Eserin müellifi Hilmî Efendi, uzun süre Vardar Yenicesi’nde yaşamış, 1200 (1785-86) yılında Hicâz’da vefat etmiş, 18. yüzyıl müelliflerinden kırâat mütehassısı bir şahıstır. Osmanlı Müellifleri isimli eserde onun Manzûm Tecvîd (Zafer) ve Manzûm Şurût-ı salât (Nazm-ı nefîs) adlı eserlerinin bulunduğu, bu iki eserin bir arada basıldığı, Gazi Evrenos Bey’in (öl. 820/1417) torunlarının mezar taşlarında güzel tarihlerinin görüldüğü ve Arapça bir hatim duası yazdığı da belirtilmektedir. Bunlar dışında Hilmî Efendi’nin şahsiyeti, eğitim hayatı, ilmî seviyesi gibi yönleri hakkında bilgiye ise ulaşılamamıştır.
Hilmî Efendi’nin eserlerinden biri, 1190/1776-77 yılında yazdığı, şurût-ı salât türündeki Nazm-ı nefîs’tir. Müellif, nazım şekli olarak mesnevîyi tercih ettiği 125 beyitlik eserinde fâʻilâtün fâʻilâtün fâʻilâtün fâʻilün veznini kullanmıştır. Eser, 9 beyitlik mukaddime, 24 bâblık ana konuların işlendiği bölüm, 3 bâblık tetimme ve bir hatimeden oluşmaktadır.

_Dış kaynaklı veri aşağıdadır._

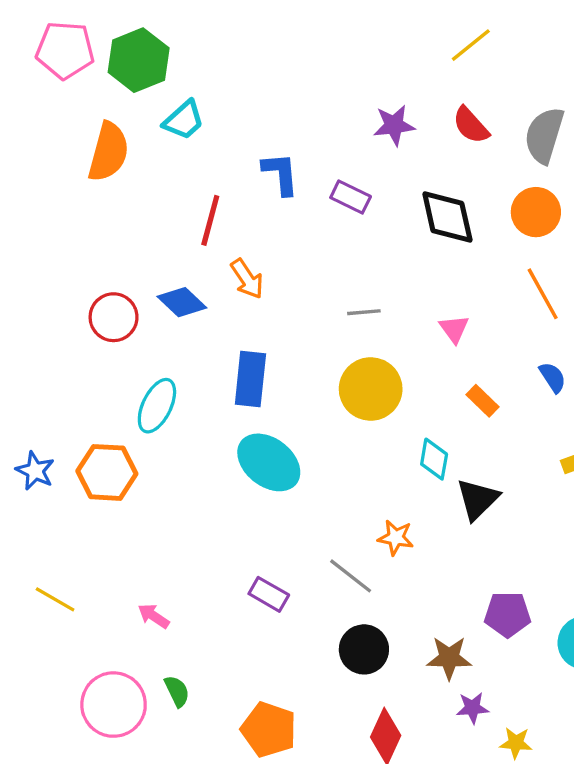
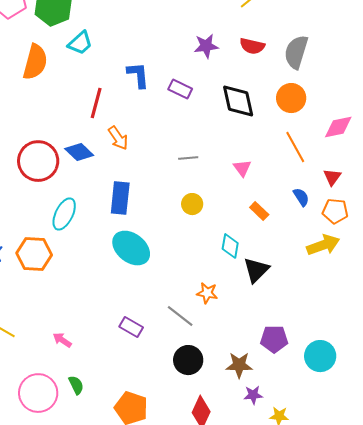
red semicircle: (471, 125) -> (252, 46), turned -35
red circle: (114, 317) -> (38, 161), size x1.4
yellow circle: (371, 389) -> (192, 204), size x0.6

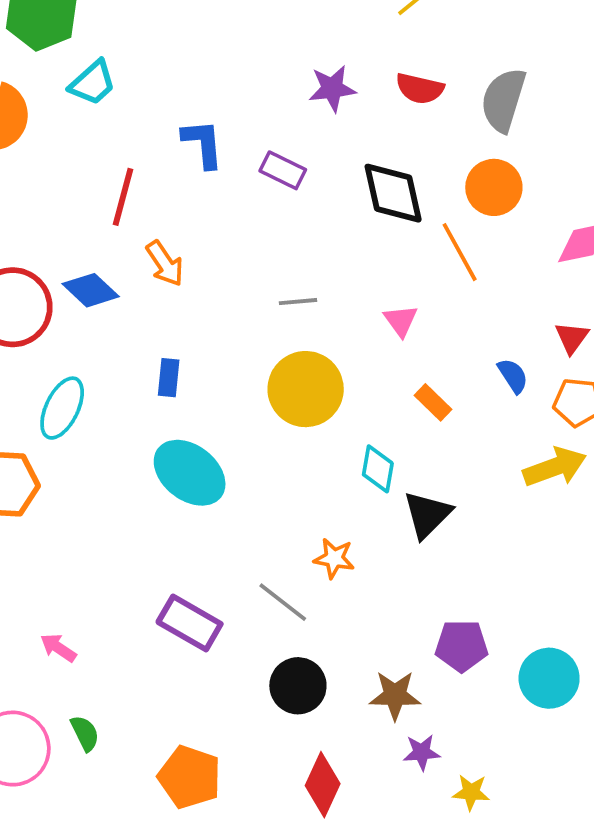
orange line: (295, 147) -> (460, 252), moved
blue rectangle: (120, 198) -> (169, 378), size x0.6
yellow circle: (192, 204) -> (306, 389), size x1.8
purple rectangle: (131, 327) -> (190, 623), size x1.4

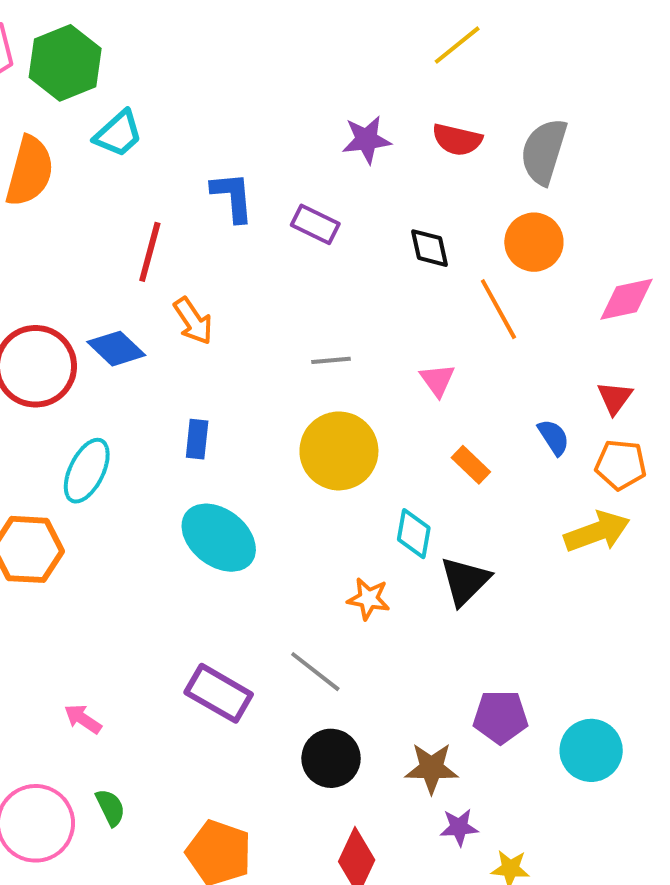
black diamond: (393, 193) -> (430, 248), size x0.6
orange star: (334, 558) -> (368, 599), moved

Hilmî Efendi’nin bir diğer eseri, bazı dostlarının isteği üzerine kaleme aldığını belirttiği, çalışmanın da ana konusunu oluşturan manzûm tecvîd türündeki Zafer’dir. Çalışmada transkribe edilmiş metnine de yer verilen bu eserin yazım tarihine dair herhangi bir kayıt bulunmamaktadır. Fakat müellifin yaşadığı dönem ve diğer eseri Nazm-ı nefîs’in telif tarihi olan 1190/1776-77 yılı dikkate alındığında Zafer’in 18. yüzyılın ikinci yarısından sonra yazıldığı tahmin edilmektedir. Müellif bu eserini manzûm kaleme almasının sebebini de yine manzûm bir metni ezberlemenin nesre nazaran daha kolay olduğu realitesine dayandırmaktadır.
Araştırmalar sonucu Zafer’in herhangi bir mahtût nüshası tespit edilememiştir. Dolayısıyla çalışmada transkribe edilecek metin için eserin en eski tarihli ve harekeli matbu nüshası (İstanbul: Dâru’t-tıbâʻati’l-âmire, 1265) esas alınmıştır. Eser, bu nüshada Tecvîd-i Manzûm şeklinde yanlış isimlendirilmiştir. Ayrıca başlıklarda ya da metin içinde hatalı imlaların olduğu görülerek bu gibi yerler tashih edilmeye çalışılmıştır.
71 beyitlik eser, bir mukaddime ve 25 ana başlıktan oluşmaktadır. Mesnevî nazım şekliyle yazılan Zafer’de kafiye olarak tam ve zengin kafiyenin yanı sıra az da olsa yarım kafiyenin kullanıldığı görülmektedir. Birkaç yerde de kafiyenin yanı sıra ek ya da kelime ile kurulan redife yer verilmiştir. Açık, merak uyandırıcı, dikkat çekici, vurgulayıcı ve nakilci bir dil ve anlatımın kullanıldığı eserin vezninde ise “Tertîb-i Secâvend-i Hurûf” (fâʻilâtün fâʻilâtün fâʻilün) başlığı hariç fâʻilâtün fâʻilâtün fâʻilâtün fâʻilün kalıbı tercih edilmiştir.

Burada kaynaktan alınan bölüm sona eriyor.